Rather than using indexer --print-rt, I tried to write a PHP script that would populate the initial RT index with data from a MySQL database.
I presume the way to do this is to use a mysqli_query() statement to fetch rows from the database, then use a while loop to addDocument the fetched MySQL database rows one by one, like this:
Unfortunately, the script does not complete and my web server error log shows the following error:
PHP Fatal error: Uncaught Manticoresearch\\Exceptions\\ResponseException:
"unsupported value type" in /home/user/public_html/vendor/manticoresoftware/manticoresearch-php/src/Manticoresearch/Transport/Http.php:127\nStack trace:\n#0
/home/user/public_html/vendor/manticoresoftware/manticoresearch-php/src/Manticoresearch/Client.php(357):
Manticoresearch\\Transport\\Http->execute()\n#1
/home/user/public_html/vendor/manticoresoftware/manticoresearch-php/src/Manticoresearch/Client.php(189):
Manticoresearch\\Client->request()\n#2
/home/user/public_html/vendor/manticoresoftware/manticoresearch-php/src/Manticoresearch/Index.php(87):
Manticoresearch\\Client->insert()\n#3
/home/user/public_html/populatemanticorertindex.php(92):
Manticoresearch\\Index->addDocument()\n#4 {main}\n
thrown in /home/user/public_html/vendor/manticoresoftware/manticoresearch-php/src/Manticoresearch/Transport/Http.php on line 127
where line 92 of populatemanticorertindex.php is the first line of the array assignment inside the addDocument() call.
I can’t tell exactly what causes the script to crash. I’m not sure how to determine which iteration of the while loop (i.e., which database table row) is the problematic one. What code should I be putting in as my error handling to help me debug?
Also if my script is not the right way to go about initially populating a RT index, please let me know the better way to do it.

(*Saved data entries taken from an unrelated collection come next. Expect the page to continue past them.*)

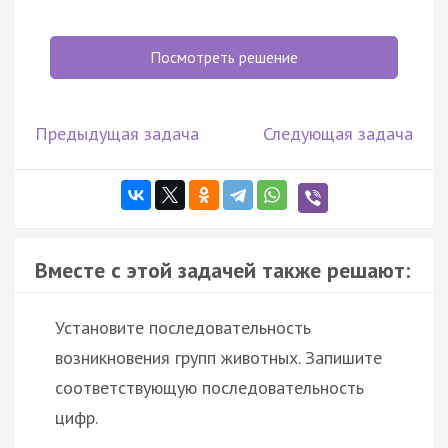
Посмотреть решение
Предыдущая задача
Следующая задача
Вместе с этой задачей также решают:
Установите последовательность
возникновения групп животных. Запишите
соответствующую последовательность
цифр.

It turned out that the first row that tried to put a NULL value into a field defined (using create()) as ['type' => 'text'] or ['type' => 'int'] would crash the whole thing.
I debugged it by putting a test conditional with a ++ incremented counter in the while loop that stops the loop when the counter goes above a chosen value. I thus implemented my own manual binary search to home in on the last working counter value, and printed out (using PHP’s var_export()) the next (i.e., the first non-working) $current_row. I could see that one of the fields in the first non-working $current_row was NULL.
So doing something like this seems to work better:
(presuming that field2 is ['type' => 'text'] and field3 is ['type' => 'int']).
I’m not sure why this breaks in the Manticore PHP client but indexing the same data doesn’t break the command line indexer. It seems to me that the Manticore PHP client should be able to handle these situations smoothly. That is, the Manticore PHP client should be able to permit for NULL database values without causing a fuss.
It may also be worth mentioning that I had to override the default maximum memory and time limit values in my script:
One issue here is that the ID that is stored in the RT table isn’t the value that I put in. It’s a 19-digit number instead. For example, if $id is 3391, it ends up being stored as 8793066877211036762. How can I make sure that I can later recover the same ID that I try to put into the table?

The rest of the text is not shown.